勝者

「ふぅ…………」


 立会人の掛け声で剣を柄に収めた。

 正直、一撃でも攻撃を食らっていたら状況は一変しただろう。

 一瞬確認しただけでもエルロンドの神獣は攻撃力が2000を超えていた。

 それはつまり大地を砕くレベルの威力があるということだ。

 手加減している様子なんかまるで無かったわけで、一発でも当たっていれば戦闘不能になっていてもおかしくない。


 〝動揺はしても表すな〟


 昔に父さんが教えてくれたことだ。

 難しいことだとは理解しているけど、有利に戦いを進めていくには必要な要素だった。

 だから今回の戦い方を考えた後は、まずエルロンドと神獣を引き剥がすことに専念した。

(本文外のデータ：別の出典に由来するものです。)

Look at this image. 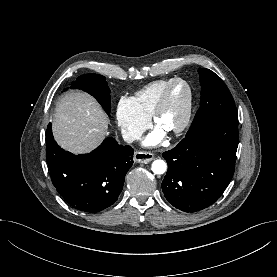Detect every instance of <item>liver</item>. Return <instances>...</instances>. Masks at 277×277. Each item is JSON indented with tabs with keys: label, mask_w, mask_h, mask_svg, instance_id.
Segmentation results:
<instances>
[{
	"label": "liver",
	"mask_w": 277,
	"mask_h": 277,
	"mask_svg": "<svg viewBox=\"0 0 277 277\" xmlns=\"http://www.w3.org/2000/svg\"><path fill=\"white\" fill-rule=\"evenodd\" d=\"M108 124V117L93 97L72 92L57 103L53 136L63 149L84 154L95 149L109 134Z\"/></svg>",
	"instance_id": "1"
}]
</instances>
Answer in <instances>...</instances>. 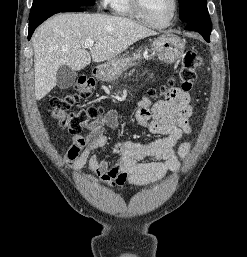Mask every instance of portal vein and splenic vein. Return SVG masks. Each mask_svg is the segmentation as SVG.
I'll return each mask as SVG.
<instances>
[{
  "mask_svg": "<svg viewBox=\"0 0 247 257\" xmlns=\"http://www.w3.org/2000/svg\"><path fill=\"white\" fill-rule=\"evenodd\" d=\"M94 45V40L88 39L84 42V47L85 48H91Z\"/></svg>",
  "mask_w": 247,
  "mask_h": 257,
  "instance_id": "obj_1",
  "label": "portal vein and splenic vein"
}]
</instances>
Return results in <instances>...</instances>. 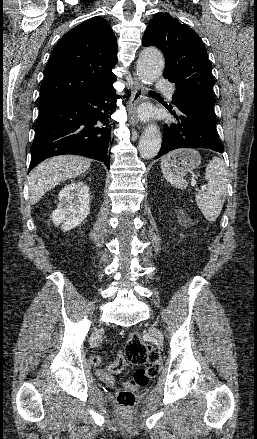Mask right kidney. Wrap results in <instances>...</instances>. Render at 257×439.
<instances>
[{"instance_id": "obj_1", "label": "right kidney", "mask_w": 257, "mask_h": 439, "mask_svg": "<svg viewBox=\"0 0 257 439\" xmlns=\"http://www.w3.org/2000/svg\"><path fill=\"white\" fill-rule=\"evenodd\" d=\"M89 187L83 182H72L59 192V204L52 212L55 226L69 231L80 225L90 212Z\"/></svg>"}]
</instances>
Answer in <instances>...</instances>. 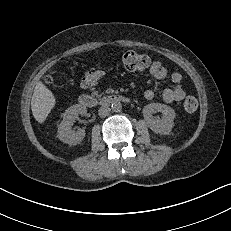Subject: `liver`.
I'll return each instance as SVG.
<instances>
[{"instance_id":"liver-1","label":"liver","mask_w":231,"mask_h":231,"mask_svg":"<svg viewBox=\"0 0 231 231\" xmlns=\"http://www.w3.org/2000/svg\"><path fill=\"white\" fill-rule=\"evenodd\" d=\"M53 93L40 81L36 84L31 100V110L39 123H44L55 106Z\"/></svg>"}]
</instances>
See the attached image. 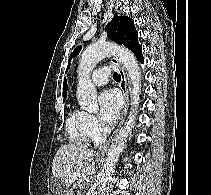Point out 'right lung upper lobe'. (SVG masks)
I'll use <instances>...</instances> for the list:
<instances>
[{
  "instance_id": "obj_1",
  "label": "right lung upper lobe",
  "mask_w": 211,
  "mask_h": 195,
  "mask_svg": "<svg viewBox=\"0 0 211 195\" xmlns=\"http://www.w3.org/2000/svg\"><path fill=\"white\" fill-rule=\"evenodd\" d=\"M63 95H64V97H66V95H67V81H66V79L64 80V83H63Z\"/></svg>"
}]
</instances>
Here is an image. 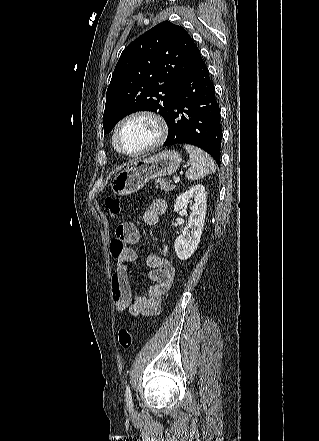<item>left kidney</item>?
I'll return each mask as SVG.
<instances>
[{
	"label": "left kidney",
	"mask_w": 319,
	"mask_h": 441,
	"mask_svg": "<svg viewBox=\"0 0 319 441\" xmlns=\"http://www.w3.org/2000/svg\"><path fill=\"white\" fill-rule=\"evenodd\" d=\"M192 202L193 205L190 206L191 213L187 224V234L183 233L178 236L174 244L177 257L181 260L190 258L200 242L206 215V193L203 185H196L179 195L174 204V211L185 210L187 205ZM172 225H174L173 222Z\"/></svg>",
	"instance_id": "1"
}]
</instances>
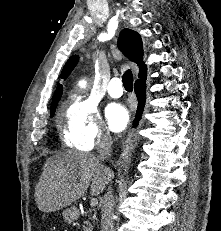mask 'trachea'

 エルロンドの神獣については事前の情報収集によって、どんなスキルを使用するかは簡単に知ることができた。

 距離が離れたところからでも攻撃可能な衝撃波を繰り出すこと。

 そして、スキル使用後はわずかな硬直があること。

 つまりエルロンドに近づくとすればスキル使用後の瞬間だ。

 エルロンドがスキルを使用する時はおそらく、勝負を決めに来る時か、しびれを切らした時になる。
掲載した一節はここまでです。